A poorly understood protein has been shown to promote the spread of colon cancer, revealing a potential culprit behind the disease that kills tens of thousands of Americans every year.
Dr. Lilianna Solnica-Krezel, a researcher at Washington University and co-author of the new study, said that the protein PLAC8 appears to drive cancer growth by priming cells lining the colon for metastasis — that is, the process by which cancerous cells spread to neighboring organs. "We knew levels of this protein are elevated in colon cancer," she explained in a press release. "Now we've shown what PLAC8 could be doing — causing the cells to transition to a state that allows them to spread.”
The study, which is published in the Journal of Clinical Investigation, relied on an innovative research method developed by the project’s senior author, Dr. Robert Coffey. Whereas conventional cell research is conducted with flat dish cultures, this new cultivation technique allows scientist to grow and study cells in three dimensions. The team theorized that this would reveal important details about how colon cancer cells gradually spread from the original tumor site.
To investigate, the researchers began by growing colon cancer cells in 3D and observing their development. They immediately noticed something peculiar: Each cell formed either a smooth, hollow sphere or a spiky cluster. When they compared genetic data from the two cell versions, they found that the spiky clusters expressed extremely high levels of PLAC8. Additional experiments with mouse models showed that these cells also formed much more aggressive tumors.

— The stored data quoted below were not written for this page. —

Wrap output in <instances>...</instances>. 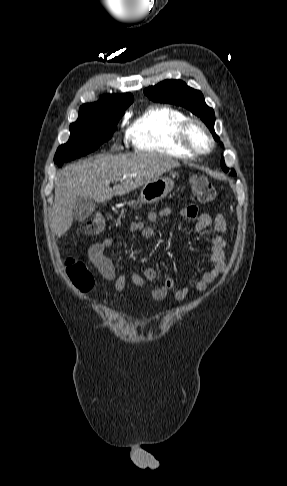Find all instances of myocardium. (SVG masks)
<instances>
[{
    "instance_id": "1",
    "label": "myocardium",
    "mask_w": 287,
    "mask_h": 486,
    "mask_svg": "<svg viewBox=\"0 0 287 486\" xmlns=\"http://www.w3.org/2000/svg\"><path fill=\"white\" fill-rule=\"evenodd\" d=\"M193 128H198L208 140V147L206 149H200L193 144L190 136ZM178 139L181 146L194 156L206 155L210 153L215 146V141L206 125L201 120L196 118H187L181 124L178 131Z\"/></svg>"
}]
</instances>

The researchers also examined how PLAC8 behaved in zebrafish. They noticed that when there was too much of the protein, embryos would develop abnormally, with slower cell movements and developmental defects. "We realized that these defects were very similar to abnormalities we see when the protein E-cadherin is mutated," Solnica-Krezel explained. "E-cadherin is a cell adhesion molecule present on the cell surface, which allows cells to stick to one another.

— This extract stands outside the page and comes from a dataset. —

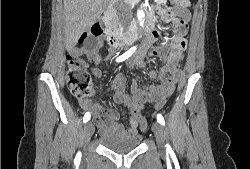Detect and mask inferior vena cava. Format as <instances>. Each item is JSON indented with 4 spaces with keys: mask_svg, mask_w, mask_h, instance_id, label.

“The amount of E-cadherin on the surface is very important for cell movement, with too much or too little being detrimental to mobility," she added.
The team concluded that PLAC8, by regulating levels of E-cadherin, promotes the development of more “mobile” cells. This allows the cancer to break away from the original tumor site and invade neighboring tissue and organs.
Like cancers of the pancreas and lungs, colon cancer is notoriously difficult to treat, as the tumor growth tends to go unnoticed until it spreads. Today, the disease kills upward of 50,000 Americans each year, making it second only to lung cancer in terms of fatalities. The Centers for Disease Control and Prevention recommends that everyone over 50 get screened for the disease, as early detection of precancerous polyps is usually accompanied by good prognosis.
Though the new discovery broadens the current understanding of the disease, it may take some time before it inspires any therapies. "One could think about finding chemicals that might inhibit PLAC8's activity," Solnica-Krezel said. "But at present, this finding may have prognostic value. Those tumors expressing PLAC8 at high levels will be the most invasive."